In discussing the GameStop phenomenon, note how little all the buying and selling and the resulting volatility has anything at all to do with fundamentals and the so-called rational price discovery touted by the efficient market hypothesis.
This includes major secular bull and bear markets, not just shorter-term timeframes. Again, liquidity feedback loops can unfold quickly, as we see in bubbles and crashes like GameStop, or it can unfold slowly in long, drawn out bull and bear markets.
So, a market composed of intelligent and well-informed investors does not preclude these inefficiencies. The ones who most notably suffer for long bouts of time as a result of these liquidity feedback loops are value managers because while their theses may be right in the very long run, in the short run, medium run, and even sometimes in the long run, liquidity feedback loops tend to shun “cheap” stocks because they typically seek the securities most likely to give instant gratification. These Growth episodes seem to happen every 20 years or so, as evidenced by the recent Growth run, the late 1990s tech bubble, the “Nifty Fifty” during the late 1960s-1970s. This does not mean we are calling an end to the Growth bull market right now, but it does mean that over the next 7-10 years, Value stocks are highly likely to outperform their Growth counterparts. Recall that we have mentioned that the greatest predictor of longer-term returns is the starting valuations, though typically the path to get there is uncertain.

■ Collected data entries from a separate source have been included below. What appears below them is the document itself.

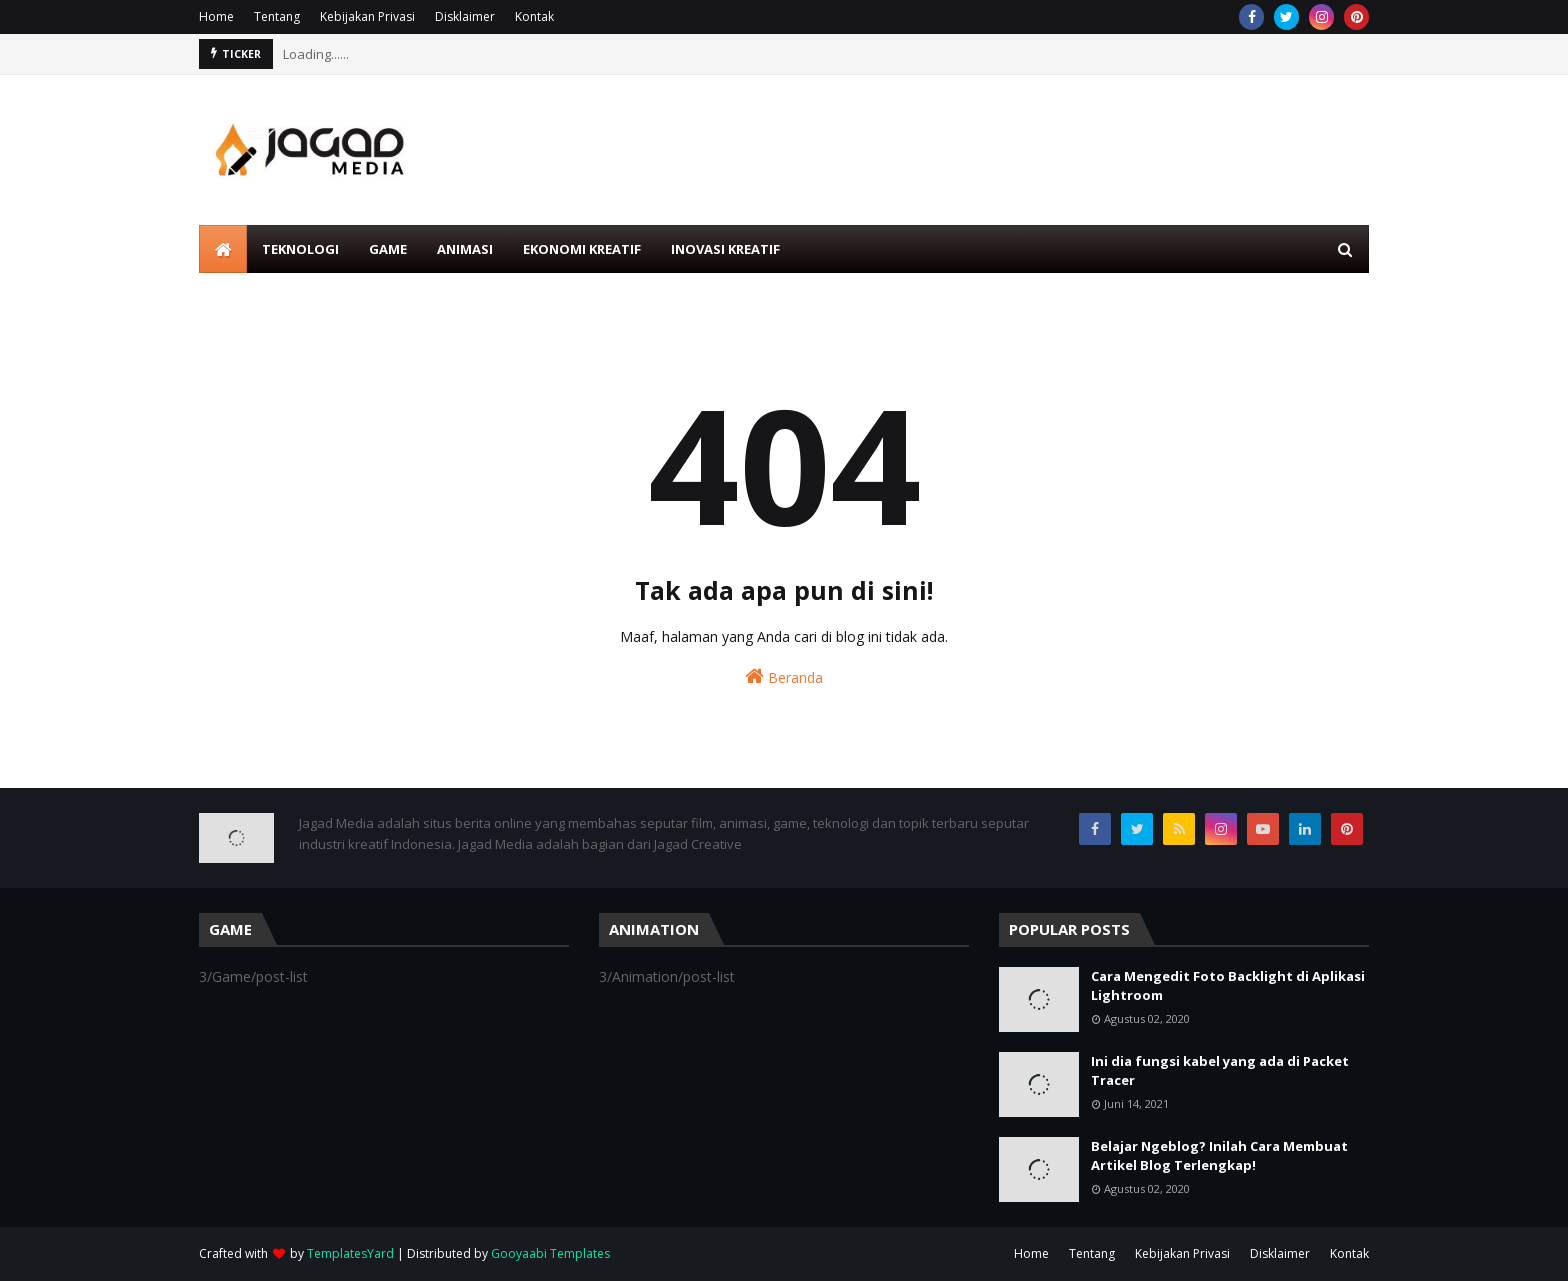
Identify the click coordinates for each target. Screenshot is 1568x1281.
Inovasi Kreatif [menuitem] (725, 249)
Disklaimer (465, 16)
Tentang (277, 16)
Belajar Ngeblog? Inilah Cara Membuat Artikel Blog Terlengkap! (1219, 1156)
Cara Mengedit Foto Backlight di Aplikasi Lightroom (1228, 986)
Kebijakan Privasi (367, 16)
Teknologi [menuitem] (300, 249)
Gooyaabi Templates (550, 1253)
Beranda (784, 676)
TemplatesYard (350, 1253)
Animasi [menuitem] (465, 249)
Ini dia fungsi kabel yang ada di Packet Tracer (1220, 1071)
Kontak (534, 16)
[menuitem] (223, 249)
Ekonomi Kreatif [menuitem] (582, 249)
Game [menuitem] (388, 249)
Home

In summary, it is important to understand that market inefficiency is often structural and behavioral, not informational, as a result of liquidity feedback loops. Because many investors do not contemplate the liquidity aspect of inefficiency as much as they contemplate the informational aspect of inefficiency, those investors attempt to invest on the basis that market inefficiency results from information discrepancies (e.g., the market is missing the story on a “cheap” stock, so the stock should be bought) rather than liquidity feedback loops. So, said investors spend much time and resources coming up with “better information” than the next investor.
* An “asset class” can refer to any broad category of securities such as “equities,” “high yield bonds,” or “venture capital” or within a broad category, it could refer to categories of securities segmented by areas such as geography, style, sector, market capitalization, or, as has been very popular of late, factor.